The Expanding Role of the BCL6 Oncoprotein as a Cancer Therapeutic Target

Abstract

BCL6 was initially discovered as an oncogene in B-cell lymphomas, where it drives the malignant phenotype by repressing proliferation and DNA damage checkpoints and blocking B-cell terminal differentiation. BCL6 mediates its effects by binding to hundreds of target genes and then repressing these genes by recruiting several different chromatin-modifying corepressor complexes. Structural characterization of BCL6-corepressor complexes suggested that BCL6 might be a druggable target. Accordingly, a number of compounds have been designed to bind to BCL6 and block corepressor recruitment. These compounds, based on peptide or small-molecule scaffolds, can potently block BCL6 repression of target genes and kill lymphoma cells. In the case of diffuse large B-cell lymphomas (DLBCL), BCL6 inhibitors are equally effective in suppressing both the germinal center B-cell (GCB)- and the more aggressive activated B-cell (ABC)-DLBCL subtypes, both of which require BCL6 to maintain their survival. In addition, BCL6 is implicated in an expanding scope of hematologic and solid tumors. These include, but are not limited to, B-acute lymphoblastic leukemia, chronic myeloid leukemia, breast cancer, and non-small cell lung cancer. BCL6 inhibitors have been shown to exert potent effects against these tumor types. Moreover, mechanism-based combinations of BCL6 inhibitors with other agents have yielded synergistic and often quite dramatic activity. Hence, there is a compelling case to accelerate the development of BCL6-targeted therapies for translation to the clinical setting. Clin Cancer Res; 23(4); 885-93. ©2016 AACR.

Figure 1. The biological functions of BCL6 are mediated through specific protein domains

The figure shows a cartoon representation of BCL6 domain structure indicating for each one the biochemical function, partner proteins, and biological functions.

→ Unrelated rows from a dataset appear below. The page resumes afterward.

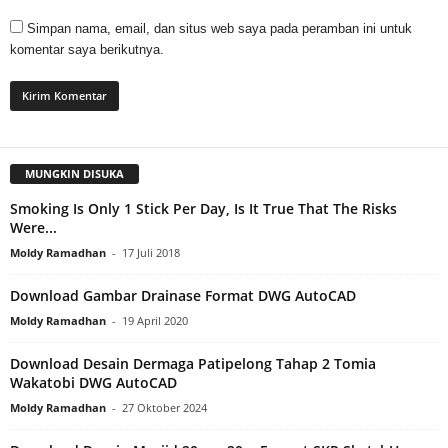
Simpan nama, email, dan situs web saya pada peramban ini untuk
komentar saya berikutnya.
MUNGKIN DISUKA
Smoking Is Only 1 Stick Per Day, Is It True That The Risks
Were...
Moldy Ramadhan
-
17 Juli 2018
Download Gambar Drainase Format DWG AutoCAD
Moldy Ramadhan
-
19 April 2020
Download Desain Dermaga Patipelong Tahap 2 Tomia
Wakatobi DWG AutoCAD
Moldy Ramadhan
-
27 Oktober 2024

Figure 2. The BTB domain of BCL6

The images represent the BCL6 BTB domain alone or in a complex with the SMRT BBD or compound 79-6 as determined by X-ray crystallography. The BTB domain forms an obligate homodimer, with the two monomers shown in red and blue in each panel. A) Ribbon view, with arrows pointing to the charged pocket motif and the hydrophobic surface, indicating examples of specific residues that participate in these features. B) Space fill representation of the BCL6 BTB domain in a complex with the SMRT BBD, which is the polypeptide chain shown in purple. The lateral groove is indicated in the boxed area.

Figure 3. Current BCL6 inhibitors

The table depicts the structure and known activities of published BCL6 inhibitors. Abbreviations: NA, not applicable; SPR, surface plasmon resonance; ITC, isothermal titration calorimetry; EMSA, electrophoretic mobility shift assay; NMR, nuclear magnetic resonance; MST, MicroScale Thermophoresis; qPCR quantitative PCR; ChIP, Chomatin immunoprecipitation; GI₅₀, growth inhibition 50%.

Figure 4. Strategies for rational combinatorial therapy against BCL6 in lymphomas

A) Targeting the BCL6-EZH2 combinatorial tethering mechanism. BCL6 and EZH2 cooperate to recruit the BCOR corepressor complex. BCL6 directly binds to BCOR and EZH2 deposits the H3K27me3 mark that is bound by the CBX8 subunit of the BCOR complex. Targeting BCL6 and EZH2 together results in more thorough disabling of transcriptional repression in lymphomas and greater therapeutic effect. B) Targeting the HSP90-BCL6 positive feedback loop through which BCL6 targets including TP53 are suppressed at the transcriptional and post-translational levels. Disruption of this axis can be partially achieved by targeting BCL6, HSP90 or HDACs, but more complete suppression of this axis by hitting at least two of these components is highly synergistic. C) Targeting the BCL6-BCL2 oncogene switching mechanism. Targeting BCL6 results in derepression of BCL2, enabling lymphoma cells to survive by switching to a dependency on BCL2. Targeting both together prevents lymphoma cells from utilizing this escape mechanism, and also is useful in cases with BCL2 translocation where BCL2 has become independent of regulation through BCL6.